There is something vaguely ironic about Boeing outlining continuing production delays and, in the same breath, of the need to shed production staff. The irony is, however, a reflection of the underlying turmoil in the civil airframe industry - a turmoil which has to some extent been hidden by the continuing euphoria of a record market, and which will affect a lot more businesses than Boeing's before the next cyclical downturn strikes.

It is all too easy to dismiss the Boeing conundrum as being entirely one of its own making. True, it miscalculated the ramifications of selling more aircraft than it (or its supplier base) was resourced to produce, and it may have been guilty of pursuing market share at the expense of common sense, in a bid to lock customers into long-term relationships which might damp out future peaks and troughs in demand.

In part, however, the problem it faces is fed by a market which has continued to order more airliners than it can now fill, or it could reliably expect to fill in the future - and that is true even before the promise of seemingly limitless growth in the Asian market was inevitably deflated. No manufacturer - no matter how prudent it may be, or how suspicious it may be of the long-term viability of such orders - is going to sit back and allow competitors to grab new business from under its nose without a fight. So a market which has not done its sums correctly can effectively blackmail the manufacturers into gearing up production simply out of fear of losing share.

There may be some hedging going on by airlines, with one eye on the eventual necessity to ditch their older, noisier aircraft, especially if regulations are tightened again, either internationally or by some wildcat regional ruling. The European Commission, for one, is still toying with rules which could drive ageing aircraft out of the active fleet quicker than had been planned. Yet the numbers are hardly significant in the greater equation of world traffic and capacity.

None of that will be of any comfort to the 12,000 Boeing workers who will, on current plans, be laid off in 1998. Nor will the Boeing message that it would expect, anyway, to lose almost that number through normal attrition in the course of a year. Natural attrition rarely selects the same people for departure from a company as would effective business planning, and Boeing is bound to lose some of the wrong people along with the rest. Many in the industry already mutter darkly about the loss of wise old production hands in Boeing's clear-out of the early 1990s and the part which that may have played in the present production crisis.

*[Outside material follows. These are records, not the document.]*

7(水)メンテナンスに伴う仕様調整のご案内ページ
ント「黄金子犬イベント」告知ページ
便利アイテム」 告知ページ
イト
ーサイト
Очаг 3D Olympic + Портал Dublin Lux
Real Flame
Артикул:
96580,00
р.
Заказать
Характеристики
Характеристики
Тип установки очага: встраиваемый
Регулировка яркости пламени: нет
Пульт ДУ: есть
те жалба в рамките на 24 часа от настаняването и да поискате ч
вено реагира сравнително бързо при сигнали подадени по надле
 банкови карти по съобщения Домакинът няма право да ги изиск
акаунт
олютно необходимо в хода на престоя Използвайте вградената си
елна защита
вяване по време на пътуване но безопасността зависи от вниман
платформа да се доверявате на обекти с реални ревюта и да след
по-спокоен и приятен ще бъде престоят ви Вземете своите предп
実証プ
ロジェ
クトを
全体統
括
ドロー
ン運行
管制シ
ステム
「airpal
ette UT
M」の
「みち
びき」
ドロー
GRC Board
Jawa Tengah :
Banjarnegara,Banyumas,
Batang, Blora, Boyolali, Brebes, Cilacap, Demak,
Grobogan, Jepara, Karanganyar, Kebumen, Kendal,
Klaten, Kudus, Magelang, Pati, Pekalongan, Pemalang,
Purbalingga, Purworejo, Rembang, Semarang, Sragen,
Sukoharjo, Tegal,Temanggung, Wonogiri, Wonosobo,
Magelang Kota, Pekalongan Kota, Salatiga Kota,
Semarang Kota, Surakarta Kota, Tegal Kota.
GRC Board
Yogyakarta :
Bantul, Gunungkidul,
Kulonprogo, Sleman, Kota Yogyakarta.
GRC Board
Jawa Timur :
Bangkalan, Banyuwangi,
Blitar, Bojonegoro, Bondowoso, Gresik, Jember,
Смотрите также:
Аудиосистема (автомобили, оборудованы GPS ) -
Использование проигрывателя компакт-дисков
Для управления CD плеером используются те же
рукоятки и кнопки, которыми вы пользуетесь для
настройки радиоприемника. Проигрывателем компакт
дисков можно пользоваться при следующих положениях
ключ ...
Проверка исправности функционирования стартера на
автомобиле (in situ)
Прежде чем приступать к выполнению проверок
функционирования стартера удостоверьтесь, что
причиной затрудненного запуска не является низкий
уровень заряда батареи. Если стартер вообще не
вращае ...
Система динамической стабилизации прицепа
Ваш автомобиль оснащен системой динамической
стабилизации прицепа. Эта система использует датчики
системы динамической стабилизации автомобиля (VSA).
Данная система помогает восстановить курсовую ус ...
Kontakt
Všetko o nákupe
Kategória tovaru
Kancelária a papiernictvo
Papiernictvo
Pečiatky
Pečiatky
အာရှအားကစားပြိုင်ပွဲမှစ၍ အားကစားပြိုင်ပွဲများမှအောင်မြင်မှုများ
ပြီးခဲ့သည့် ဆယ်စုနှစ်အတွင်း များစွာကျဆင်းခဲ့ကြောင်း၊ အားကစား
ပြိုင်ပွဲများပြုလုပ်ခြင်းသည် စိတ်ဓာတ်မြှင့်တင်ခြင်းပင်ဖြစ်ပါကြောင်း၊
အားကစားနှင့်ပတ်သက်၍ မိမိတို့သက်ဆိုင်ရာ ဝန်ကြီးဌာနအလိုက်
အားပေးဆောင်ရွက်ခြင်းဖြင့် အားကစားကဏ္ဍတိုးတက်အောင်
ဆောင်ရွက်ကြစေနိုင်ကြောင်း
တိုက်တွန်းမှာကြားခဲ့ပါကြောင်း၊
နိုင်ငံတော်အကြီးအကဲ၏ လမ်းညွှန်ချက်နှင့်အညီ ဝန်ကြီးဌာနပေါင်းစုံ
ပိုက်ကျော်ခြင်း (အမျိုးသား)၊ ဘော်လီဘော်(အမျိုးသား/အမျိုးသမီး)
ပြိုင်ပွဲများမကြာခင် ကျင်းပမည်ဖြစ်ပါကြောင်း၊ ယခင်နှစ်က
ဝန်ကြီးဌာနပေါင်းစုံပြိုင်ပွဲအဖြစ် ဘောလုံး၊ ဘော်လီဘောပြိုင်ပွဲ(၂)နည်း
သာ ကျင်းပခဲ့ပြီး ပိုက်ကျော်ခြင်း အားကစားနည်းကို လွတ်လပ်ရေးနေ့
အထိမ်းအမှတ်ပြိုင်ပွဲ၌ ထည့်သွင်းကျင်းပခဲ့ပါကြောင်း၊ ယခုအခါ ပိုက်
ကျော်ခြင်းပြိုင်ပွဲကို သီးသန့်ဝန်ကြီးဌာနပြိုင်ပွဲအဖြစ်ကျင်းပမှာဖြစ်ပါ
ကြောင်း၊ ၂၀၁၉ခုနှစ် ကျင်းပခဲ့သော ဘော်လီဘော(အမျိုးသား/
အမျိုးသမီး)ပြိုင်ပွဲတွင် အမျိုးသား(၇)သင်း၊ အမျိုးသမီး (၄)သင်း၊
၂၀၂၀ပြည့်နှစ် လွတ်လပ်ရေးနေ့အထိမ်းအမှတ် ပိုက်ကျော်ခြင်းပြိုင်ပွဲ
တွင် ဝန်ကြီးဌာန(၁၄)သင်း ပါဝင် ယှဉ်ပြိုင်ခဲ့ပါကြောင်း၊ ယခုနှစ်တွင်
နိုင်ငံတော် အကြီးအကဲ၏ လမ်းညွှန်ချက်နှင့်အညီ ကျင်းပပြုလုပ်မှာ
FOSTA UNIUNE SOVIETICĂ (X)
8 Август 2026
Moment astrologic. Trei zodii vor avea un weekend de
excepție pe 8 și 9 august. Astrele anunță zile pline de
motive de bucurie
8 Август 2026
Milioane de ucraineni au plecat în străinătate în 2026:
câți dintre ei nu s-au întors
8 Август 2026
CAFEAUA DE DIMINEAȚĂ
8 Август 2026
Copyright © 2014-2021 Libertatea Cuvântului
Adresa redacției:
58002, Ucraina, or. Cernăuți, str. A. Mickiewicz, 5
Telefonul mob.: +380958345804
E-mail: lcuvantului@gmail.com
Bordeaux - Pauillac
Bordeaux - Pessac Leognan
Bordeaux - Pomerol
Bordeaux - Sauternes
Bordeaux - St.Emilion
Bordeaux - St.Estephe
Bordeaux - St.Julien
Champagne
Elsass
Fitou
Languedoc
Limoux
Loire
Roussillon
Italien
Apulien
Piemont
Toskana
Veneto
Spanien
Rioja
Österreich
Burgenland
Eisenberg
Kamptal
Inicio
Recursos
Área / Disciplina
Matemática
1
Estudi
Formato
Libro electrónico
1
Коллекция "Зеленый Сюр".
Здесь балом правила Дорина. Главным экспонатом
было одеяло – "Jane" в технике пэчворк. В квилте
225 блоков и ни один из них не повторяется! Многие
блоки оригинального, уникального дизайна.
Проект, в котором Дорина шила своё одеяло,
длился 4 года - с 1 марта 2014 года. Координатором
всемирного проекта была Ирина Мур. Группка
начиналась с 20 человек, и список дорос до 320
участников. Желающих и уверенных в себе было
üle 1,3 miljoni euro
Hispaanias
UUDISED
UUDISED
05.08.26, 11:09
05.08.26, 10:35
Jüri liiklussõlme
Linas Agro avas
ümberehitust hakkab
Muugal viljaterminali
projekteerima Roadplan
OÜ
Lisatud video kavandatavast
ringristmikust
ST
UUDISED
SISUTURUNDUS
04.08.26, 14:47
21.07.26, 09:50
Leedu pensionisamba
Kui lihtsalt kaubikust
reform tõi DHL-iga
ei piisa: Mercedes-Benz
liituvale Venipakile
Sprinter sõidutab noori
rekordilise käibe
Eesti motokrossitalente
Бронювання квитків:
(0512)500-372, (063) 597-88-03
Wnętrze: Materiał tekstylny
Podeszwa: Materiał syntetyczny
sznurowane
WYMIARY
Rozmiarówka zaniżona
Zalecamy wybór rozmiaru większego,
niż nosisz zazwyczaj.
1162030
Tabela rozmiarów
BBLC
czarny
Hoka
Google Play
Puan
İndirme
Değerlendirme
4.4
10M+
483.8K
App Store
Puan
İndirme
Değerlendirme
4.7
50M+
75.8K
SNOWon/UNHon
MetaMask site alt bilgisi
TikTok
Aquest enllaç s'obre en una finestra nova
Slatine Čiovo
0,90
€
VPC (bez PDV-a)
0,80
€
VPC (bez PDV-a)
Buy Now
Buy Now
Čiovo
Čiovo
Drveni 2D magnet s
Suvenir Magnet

So despite the often stated intentions of its marketeers to balance supply and demand in the airliner market this time around, Boeing still finds itself playing a precarious ping-pong game of ramping up and ramping down production rates, staffing levels and its supply chain.

How it and its competitors can break this evil cycle seems as difficult as ever, despite the aerospace consolidation which theoretically makes the big manufacturers infinitely more powerful than the customers which still hold them to ransom. Possibly the only way to limit the excesses of ordering would be to re-impose regulation on the market, to limit fleet-sizes in the way that they were in the so-called bad old days.

Nobody would seriously argue for a return to the worst of restrictive practices of regulation, and the high-fare/low-quality services which it bred, but a degree of self-regulation, perhaps through the good offices of the International Air Transport Association (a ready and willing vehicle),might do the industry more good than it suspects. It might rein back the almost reckless multiplication of services now starting to appear in places like Europe as low-cost (and often high-loss) carriers seek to create a new breed of traveller who would often be better off using existing modes of travel. It might strengthen the arm of the industry against the unwelcome (and sometimes unjustified) attacks by environmentalists against its use of fossil fuels by being seen to be responsible. It could cut airport and airway congestion, and improve quality of service through cutting delays.

In short, a brake on growth could be good for everybody - and that would be a much more pleasant irony.